Tapi, kalau ada yang niatnya untuk menjatuhkan kehormatan Beliau, merendahkan keilmuan Beliau, apalagi “menuduhkan” sesuatu yang tidak Beliau kerjakan (maksudkan), tentu orang tersebut kelak akan berurusan dengan Beliau di depan Mahkamah Allah Yang Maha Adil.
Umat dan banyak ulama sangat tahu betapa Beliau senantiasa konsisten dalam Islam dan dakwahnya. Tidak pernah mau “menjilat” kepada penguasa, untuk mendapatkan dunia. Baik di kampung halamannya di Mesir maupun di negeri “hijrahnya” di Qatar. Beliau rela mendekam di penjara rezim dengan segala ragam siksaannya, demi mempertahankan prinsip kebenaran. Di saat yang sama, tidak sedikit “ulama” yang lebih memilih nyaman di bawah “ketiak” rezim diktator demi rasa aman atau “sesuap” nasi. Bahkan tidak malu-malu memuji dan menjilat penguasa demi jabatan dan pengaruh, atau karena “kebencian” yang tersimpan mendalam terhadap lawan-lawan politiknya.

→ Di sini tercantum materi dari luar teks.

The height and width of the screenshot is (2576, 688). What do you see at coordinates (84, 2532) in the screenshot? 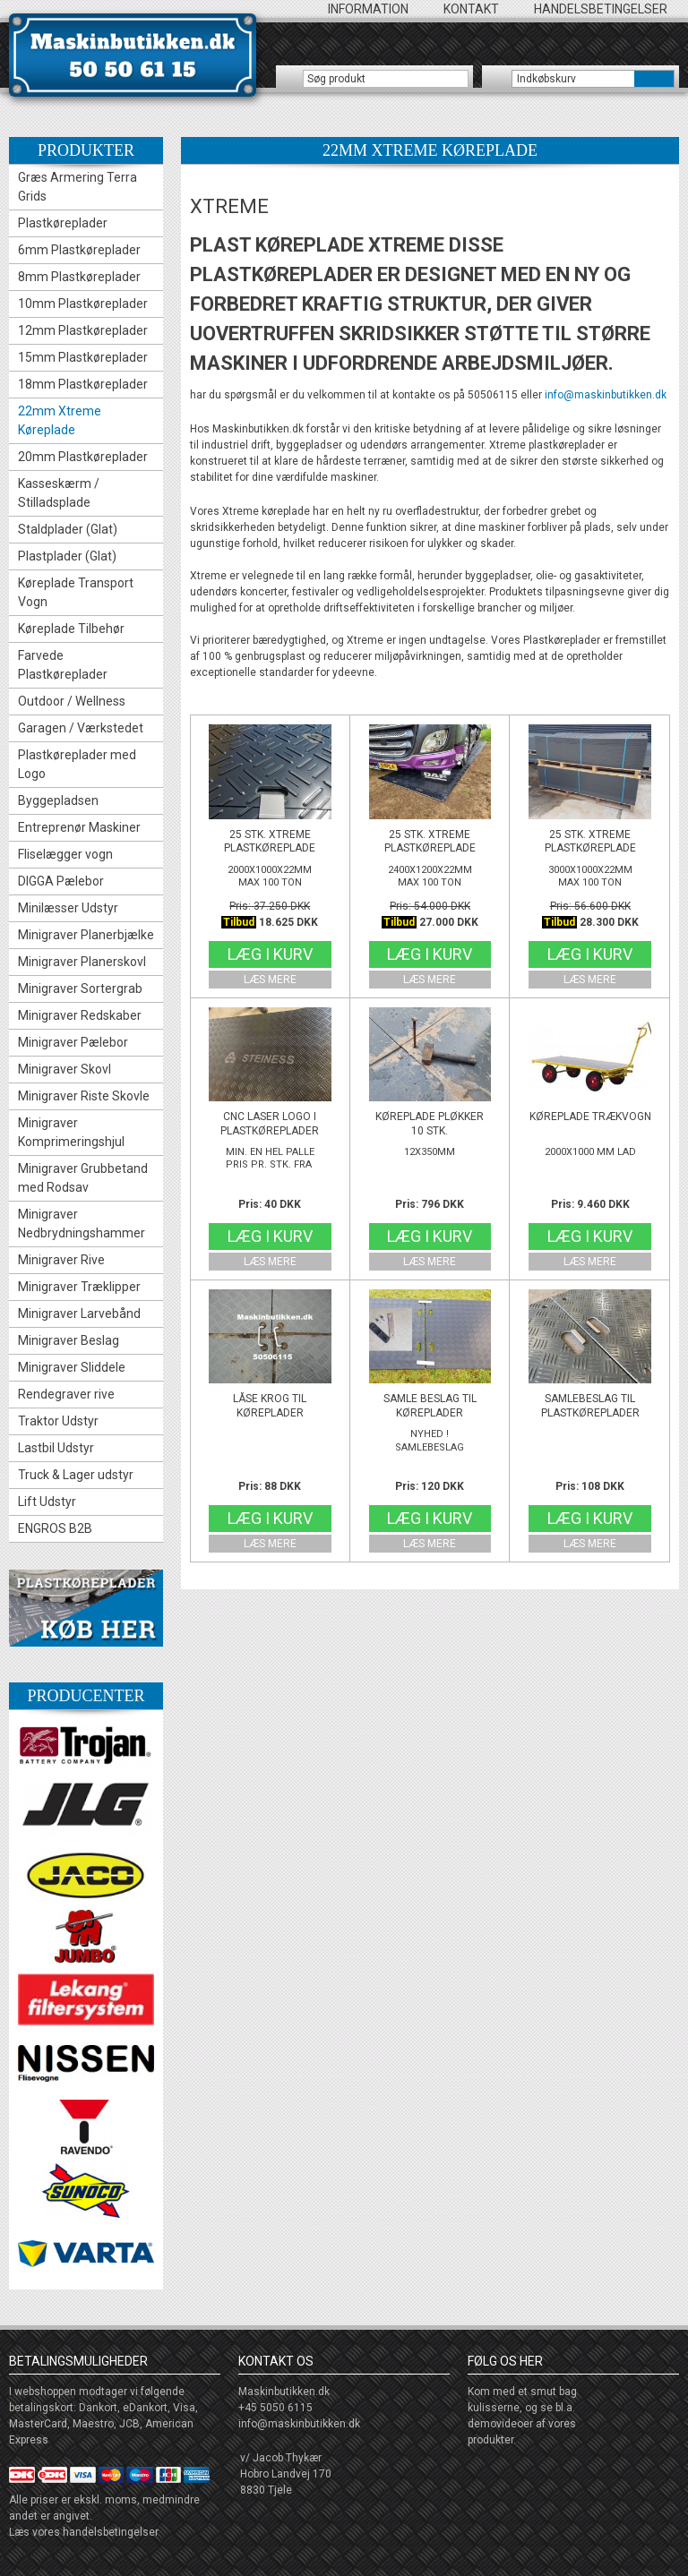 I see `Læs vores handelsbetingelser` at bounding box center [84, 2532].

Sebagai seorang Ulama, Beliau juga memberikan keteladanan yang sangat baik dalam memuliakan para Ulama. Ketika Syekh Bin Baz wafat, Beliau menulis panjang kalimat duka dan memujinya. Padahal Beliau punya lumayan banyak perbedaan dengan Syekh Bin Baz dalam berpendapat. Bahkan begitu banyak murid-murid Bin Baz yang merendahkan atau mencelanya. Begitu pula di saat Syekh Albany wafat, Beliau juga menulis kalimat duka yang panjang dan memujinya. Walaupun begitu banyak perbedaan Albany dengan Beliau. Itulah sikap adil dan objektif (inshaf) Beliau.
Beliau telah pergi menghadap Allah Swt dengan membawa amal dan perjuangannya. Konsisten berpihak kepada Islam dan kaum muslimin yang tertindas sampai akhir hayatnya. Laa nuzakki ahadan ‘alallah. Kita yang masih hidup inilah yang belum aman dari berbagai fitnah. Kepada Allah kita memohon ampunan dan husnul khaatimah.